When Ms Clarke asked "please show the jury what you did next", Insp. Watts turned the block towards the jury and slid the broken knife into the slot with a shrug and a nod.

He said: "I then checked to see if in fact it could fit into the empty slot and it did ? easily."

Under cross-examination, Insp. Watts admitted to Smith's lawyer Ed Bailey that no maps of the Island were found in Mr. Lee's effects and that it was he who flew to Halifax, Nova Scotia with a trunk filled with items to be subjected to intense forensic examination by Royal Canadian Mounted Police analysts.

To Dill's lawyer Liz Christopher's question that "wouldn't a whole manner of knives fit into that slot ? don't you have other knives that could fit?" Insp. Watts said: "It's quite possible, but I would not say a 'whole manner' of knives, no."

The only other witness to appear was Steven Eugene Brown, an administrator at the US Government's prison complex at Allenwood, Pennsylvania.

Mrs. Justice Wade-Miller allowed Mr. Brown to verify that his predecessor had sent a collection of medical reports on Mr. Lee last year to Bermuda Police.

She made the decision over the objections of the defence lawyers, with Mr. Bailey demanding "it should be the person that sent them to Bermuda" that should take the stand to identify them, suggesting that Mr. Brown could not attest to anything about the documents.

The jury was sent out for legal arguments shortly after Ms Christopher said: "I don't see how this witness can come to this court and identify other people's signatures!"

Once Mr. Brown returned to the stand, it was for only a few more questions before he was released, having spent no more than a half hour in the courtroom.

The case will adjourn on December 18 for the Christmas holiday and resume in the new year.
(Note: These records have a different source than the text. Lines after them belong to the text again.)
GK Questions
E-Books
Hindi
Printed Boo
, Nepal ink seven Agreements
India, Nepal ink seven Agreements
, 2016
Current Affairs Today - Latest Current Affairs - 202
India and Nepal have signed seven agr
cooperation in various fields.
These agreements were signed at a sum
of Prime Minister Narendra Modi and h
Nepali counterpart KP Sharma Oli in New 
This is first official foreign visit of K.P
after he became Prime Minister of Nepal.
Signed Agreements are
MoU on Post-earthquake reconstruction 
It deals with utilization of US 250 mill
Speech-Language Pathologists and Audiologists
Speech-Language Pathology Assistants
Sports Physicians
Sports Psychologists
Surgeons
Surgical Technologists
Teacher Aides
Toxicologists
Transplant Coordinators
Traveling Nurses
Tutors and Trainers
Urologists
Yesterday, Mrs. Justice Wade-Miller told the jury that the Crown and defence lawyers all agreed that during "this special time of year, parents should be allowed to visit" their children's school events.

The statement came after she received two requests by jurors for time to attend lunchtime events today and tomorrow from which they might return later than the usual lunch break time of 2.30 p.m.

Mrs. Justice Wade-Miller added: "We are cognisant of the need for there to be supportive parents and it is important to our young people."